Sumbarkita — Sosok mahasiswa Politeknik Negeri Padang (PNP) berinisial FDA (23) yang ditemukan tewas di kamar kosnya di kawasan Jalan Jawa Gadut, Limau Manis, Kecamatan Pauh, Kota Padang, dikenang sebagai pribadi yang pendiam dan tertutup oleh teman-temannya.
Salah seorang teman sekaligus tetangga sekampung korban, Bima Adistian (21), menyebut FDA bukan tipe orang yang banyak bicara, terutama terkait persoalan pribadi.
Ia menyebut korban tidak pernah menceritakan persoalan pribadi kepada dirinya maupun orang lain.

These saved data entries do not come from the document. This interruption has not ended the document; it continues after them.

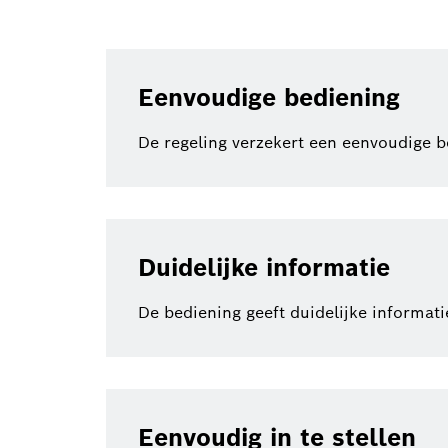
Eenvoudige bediening
De regeling verzekert een eenvoudige b
Duidelijke informatie
De bediening geeft duidelijke informati
Eenvoudig in te stellen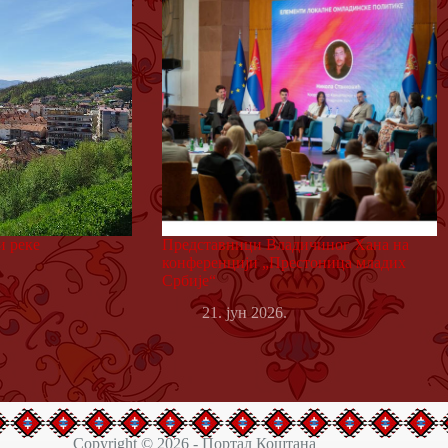
и реке
Представници Владичиног Хана на
конференцији „Престоница младих
Србије“
21. јун 2026.
Copyright © 2026 - Портал Коштана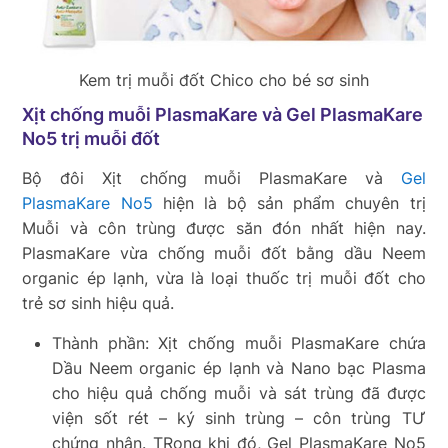
Kem trị muỗi đốt Chico cho bé sơ sinh
Xịt chống muỗi PlasmaKare và Gel PlasmaKare
No5 trị muỗi đốt
Bộ đôi Xịt chống muỗi PlasmaKare và
Gel
PlasmaKare No5
hiện là bộ sản phẩm chuyên trị
Muỗi và côn trùng được săn đón nhất hiện nay.
PlasmaKare vừa chống muỗi đốt bằng dầu Neem
organic ép lạnh, vừa là loại thuốc trị muỗi đốt cho
trẻ sơ sinh hiệu quả.
Thành phần: Xịt chống muỗi PlasmaKare chứa
Dầu Neem organic ép lạnh và Nano bạc Plasma
cho hiệu quả chống muỗi và sát trùng đã được
viện sốt rét – ký sinh trùng – côn trùng TƯ
chứng nhận. TRong khi đó, Gel PlasmaKare No5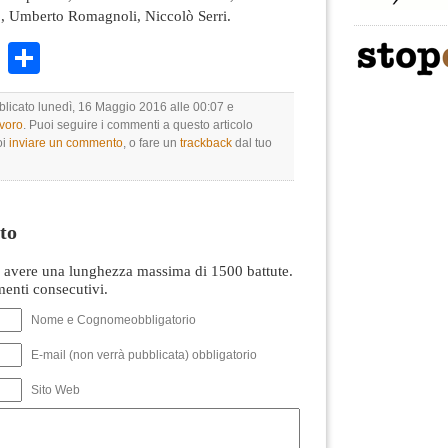
o, Umberto Romagnoli, Niccolò Serri.
k
r
ail
WhatsApp
Condividi
bblicato lunedì, 16 Maggio 2016 alle 00:07 e
avoro
. Puoi seguire i commenti a questo articolo
oi
inviare un commento
, o fare un
trackback
dal tuo
to
avere una lunghezza massima di 1500 battute.
nti consecutivi.
Nome e Cognomeobbligatorio
E-mail (non verrà pubblicata) obbligatorio
Sito Web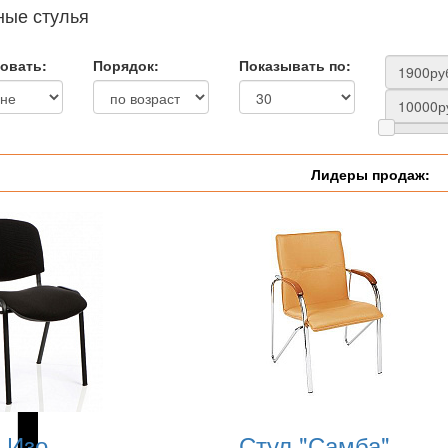
ые стулья
овать:
Порядок:
Показывать по:
Лидеры продаж:
 Изо
Стул "Самба"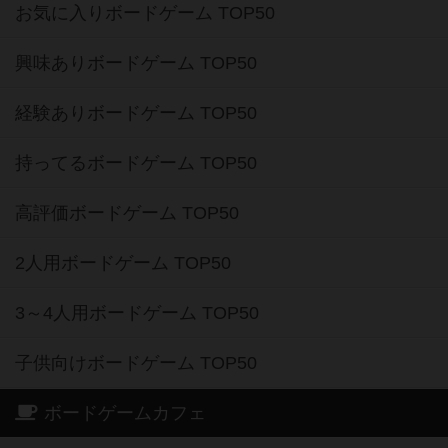
お気に入りボードゲーム TOP50
興味ありボードゲーム TOP50
経験ありボードゲーム TOP50
持ってるボードゲーム TOP50
高評価ボードゲーム TOP50
2人用ボードゲーム TOP50
3～4人用ボードゲーム TOP50
子供向けボードゲーム TOP50
ボードゲームカフェ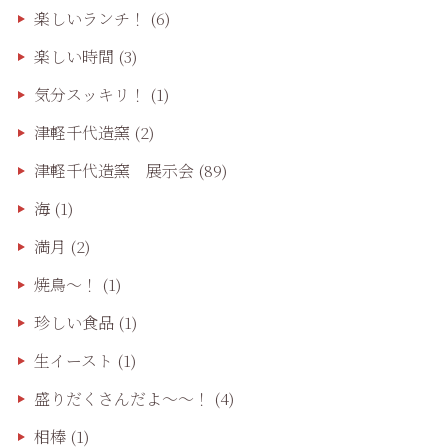
楽しいランチ！
(6)
楽しい時間
(3)
気分スッキリ！
(1)
津軽千代造窯
(2)
津軽千代造窯 展示会
(89)
海
(1)
満月
(2)
焼鳥〜！
(1)
珍しい食品
(1)
生イースト
(1)
盛りだくさんだよ〜〜！
(4)
相棒
(1)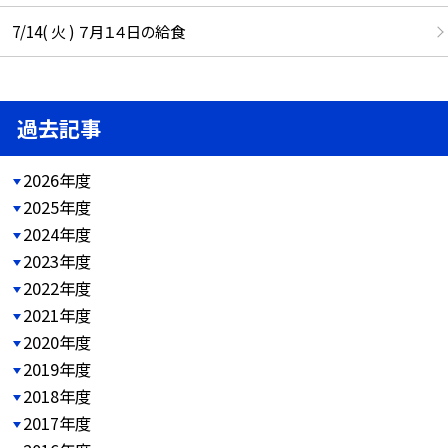
7/14( 火 ) ７月１４日の給食
過去記事
2026年度
2025年度
2024年度
2023年度
2022年度
2021年度
2020年度
2019年度
2018年度
2017年度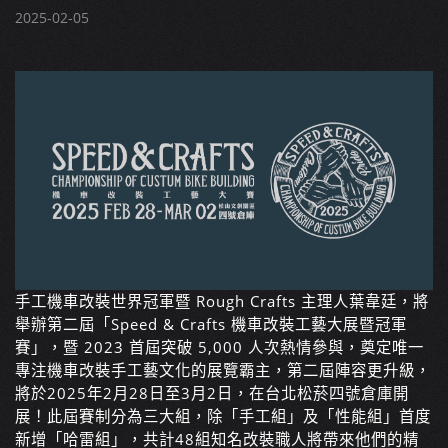
2025-02-05
手工機車改裝世界冠軍暨 Rough Crafts 主理人葉韋廷，將
舉辦第二屆「Speed & Crafts 機車改裝工藝大展暨冠軍
賽」，暨 2023 首屆突破 5,000 人次熱情參與，奠定唯一
專注機車改裝手工藝文化的展覽霸主，第二屆陣容更升級，
將於2025年2月28日至3月2日，在台北松菸四號倉庫開
展！此屆賽制分為三大組，除「手工組」及「性能組」首度
新增「哈雷組」，共計48組知名改裝職人將帶來他們的精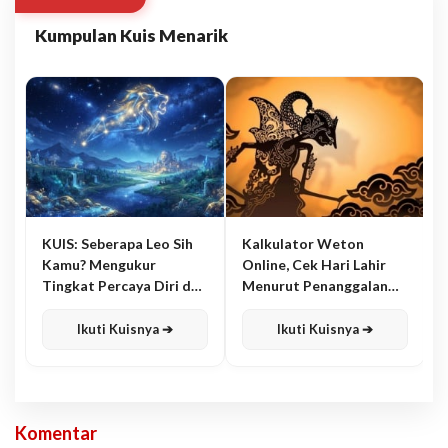
Kumpulan Kuis Menarik
KUIS: Seberapa Leo Sih
Kalkulator Weton
Kamu? Mengukur
Online, Cek Hari Lahir
Tingkat Percaya Diri dan
Menurut Penanggalan
Karisma
Jawa
Ikuti Kuisnya ➔
Ikuti Kuisnya ➔
Komentar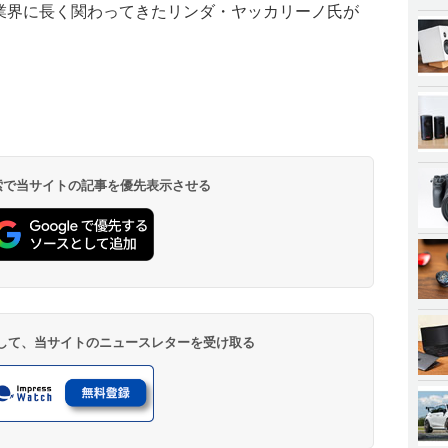
告業界に長く関わってきたリンダ・ヤッカリーノ氏が
 検索で当サイトの記事を優先表示させる
登録して、当サイトのニュースレターを受け取る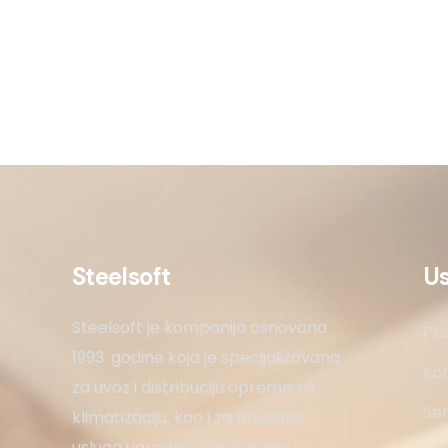
Steelsoft
U
Steelsoft je kompanija osnovana
Pro
1993. godine koja je specijalizovana
kon
za uvoz i distribuciju opreme za
Ser
klimatizaciju, kao i za pružanje
usluga ugradnje, servisiranja i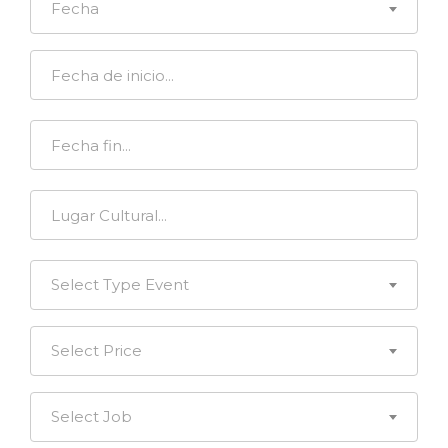
Fecha
Select Type Event
Select Price
Select Job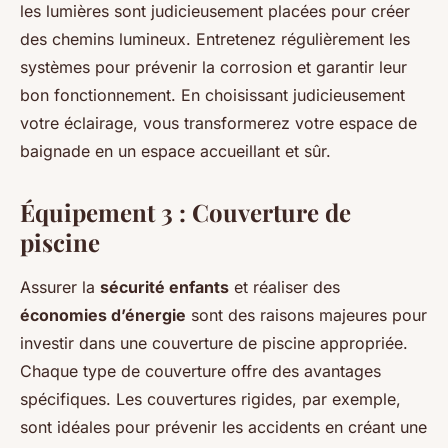
les lumières sont judicieusement placées pour créer
des chemins lumineux. Entretenez régulièrement les
systèmes pour prévenir la corrosion et garantir leur
bon fonctionnement. En choisissant judicieusement
votre éclairage, vous transformerez votre espace de
baignade en un espace accueillant et sûr.
Équipement 3 : Couverture de
piscine
Assurer la
sécurité enfants
et réaliser des
économies d’énergie
sont des raisons majeures pour
investir dans une couverture de piscine appropriée.
Chaque type de couverture offre des avantages
spécifiques. Les couvertures rigides, par exemple,
sont idéales pour prévenir les accidents en créant une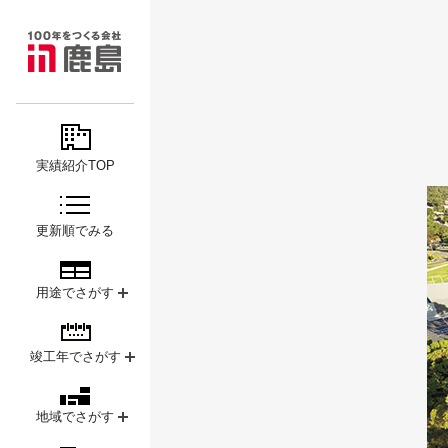
MAJOR
鹿島
PROJECTS
実績紹介TOP
更新順でみる
用途でさがす
竣工年でさがす
地域でさがす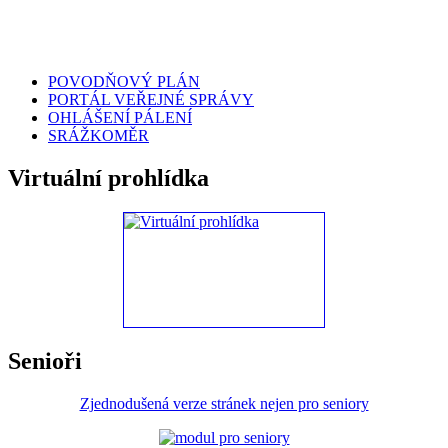
POVODŇOVÝ PLÁN
PORTÁL VEŘEJNÉ SPRÁVY
OHLÁŠENÍ PÁLENÍ
SRÁŽKOMĚR
Virtuální prohlídka
Senioři
Zjednodušená verze stránek nejen pro seniory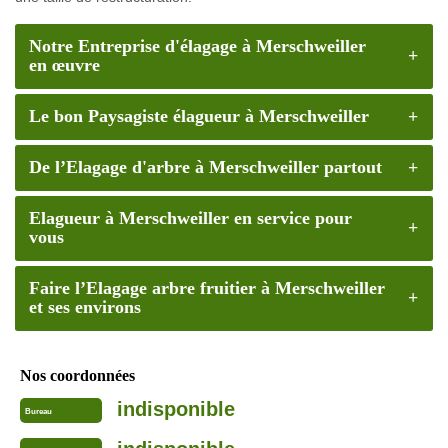
Notre Entreprise d'élagage à Merschweiller
en œuvre
Le bon Paysagiste élagueur à Merschweiller
De l’Elagage d'arbre à Merschweiller partout
Elagueur à Merschweiller en service pour
vous
Faire l’Elagage arbre fruitier à Merschweiller
et ses environs
Nos coordonnées
indisponible
Bureau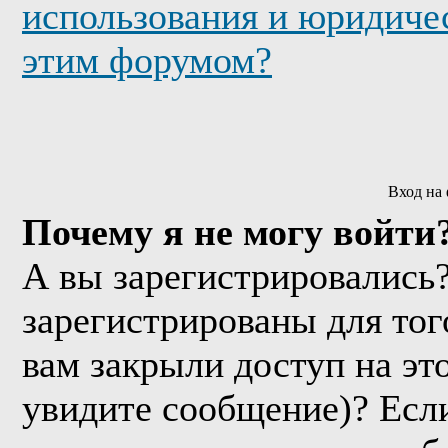
использования и юридичес
этим форумом?
Вход на
Почему я не могу войти
А вы зарегистрировались
зарегистрированы для тог
вам закрыли доступ на эт
увидите сообщение)? Если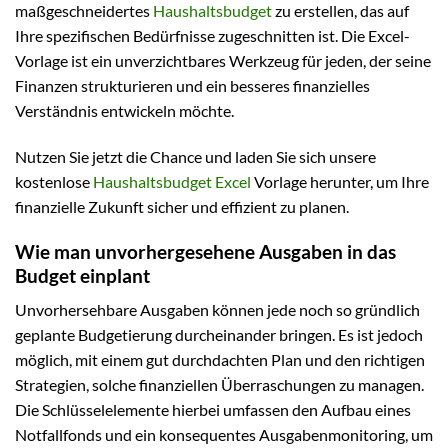
maßgeschneidertes
Haushaltsbudget
zu erstellen, das auf
Ihre spezifischen Bedürfnisse zugeschnitten ist. Die Excel-
Vorlage ist ein unverzichtbares Werkzeug für jeden, der seine
Finanzen strukturieren und ein besseres finanzielles
Verständnis entwickeln möchte.
Nutzen Sie jetzt die Chance und laden Sie sich unsere
kostenlose
Haushaltsbudget Excel
Vorlage herunter, um Ihre
finanzielle Zukunft sicher und effizient zu planen.
Wie man unvorhergesehene Ausgaben in das
Budget einplant
Unvorhersehbare Ausgaben können jede noch so gründlich
geplante Budgetierung durcheinander bringen. Es ist jedoch
möglich, mit einem gut durchdachten Plan und den richtigen
Strategien, solche finanziellen Überraschungen zu managen.
Die Schlüsselelemente hierbei umfassen den Aufbau eines
Notfallfonds und ein konsequentes Ausgabenmonitoring, um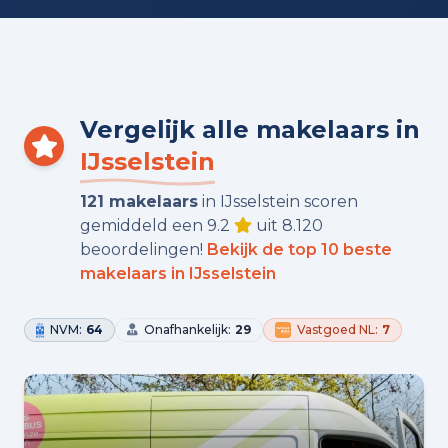
Vergelijk alle makelaars in
IJsselstein
121 makelaars
in IJsselstein scoren
gemiddeld een 9.2
uit 8.120
beoordelingen!
Bekijk de top 10 beste
makelaars in IJsselstein
NVM:
64
Onafhankelijk:
29
Vastgoed NL:
7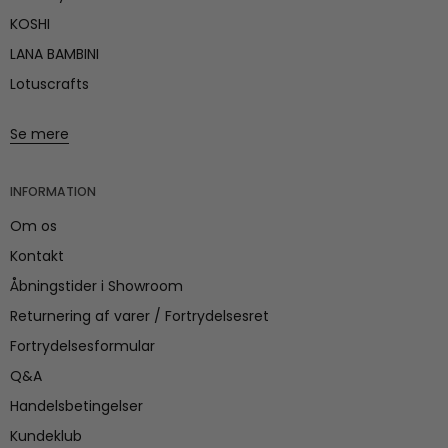
KOSHI
LANA BAMBINI
Lotuscrafts
Se mere
INFORMATION
Om os
Kontakt
Åbningstider i Showroom
Returnering af varer / Fortrydelsesret
Fortrydelsesformular
Q&A
Handelsbetingelser
Kundeklub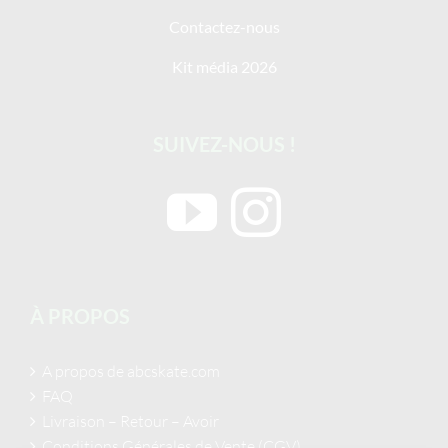
Contactez-nous
Kit média 2026
SUIVEZ-NOUS !
À PROPOS
A propos de abcskate.com
FAQ
Livraison – Retour – Avoir
Conditions Générales de Vente (CGV)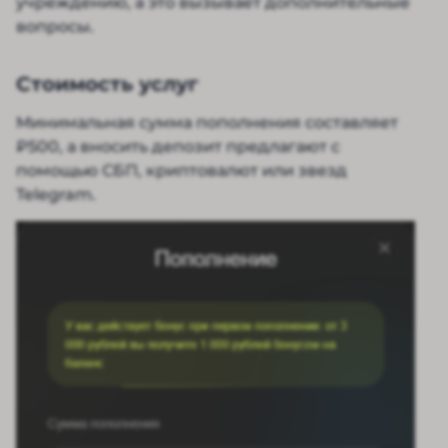
учреждению, а это вызывает дополнительные
вопросы.
Стоимость услуг
Минимальная сумма пополнения составляет
₽500, а вносить депозит предлагают с
помощью СБП, криптовалют или звезд
Telegram.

“Kalau masalah pribadi, kami tidak tahu. Dia tidak pernah cerita sama siapa pun,” kata Bima saat ditemui Sumbarkita di Rumah Sakit Bhayangkara Padang, Sabtu (11/4/2026).
Bima mengaku mengenal korban sejak lama karena berasal dari kampung yang sama di Jorong Pincuran Tujuh, Nagari Lubuk Gadang, Kecamatan Sangir, Kabupaten Solok Selatan. Keduanya juga sempat bersekolah bersama.
Di balik sifatnya yang tertutup, FDA dikenal sebagai anak yang berbakti kepada orang tua. Saat pulang kampung, ia kerap membantu orang tuanya berjualan.
“Kalau di kampung, dia sering bantu orang tuanya berjualan,” ujarnya.
Bima juga mengungkapkan bahwa korban tidak pernah menunjukkan tanda-tanda memiliki masalah serius. Hal itu membuat kabar meninggalnya FDA mengejutkan banyak pihak, termasuk keluarga dan teman-temannya.
Menurut informasi yang diterima keluarga, korban diketahui sudah sekitar empat hari tidak memberikan kabar sebelum akhirnya ditemukan meninggal dunia di kamar kosnya.
Kabar tersebut pertama kali diketahui Bima dari media sosial. Ia melihat sebuah video yang memperlihatkan wajah korban, yang kemudian diperkuat dengan beredarnya data akademik korban.
“Saat lihat video itu, saya langsung yakin itu dia. Apalagi ada data KRS-nya juga yang tersebar,” katanya.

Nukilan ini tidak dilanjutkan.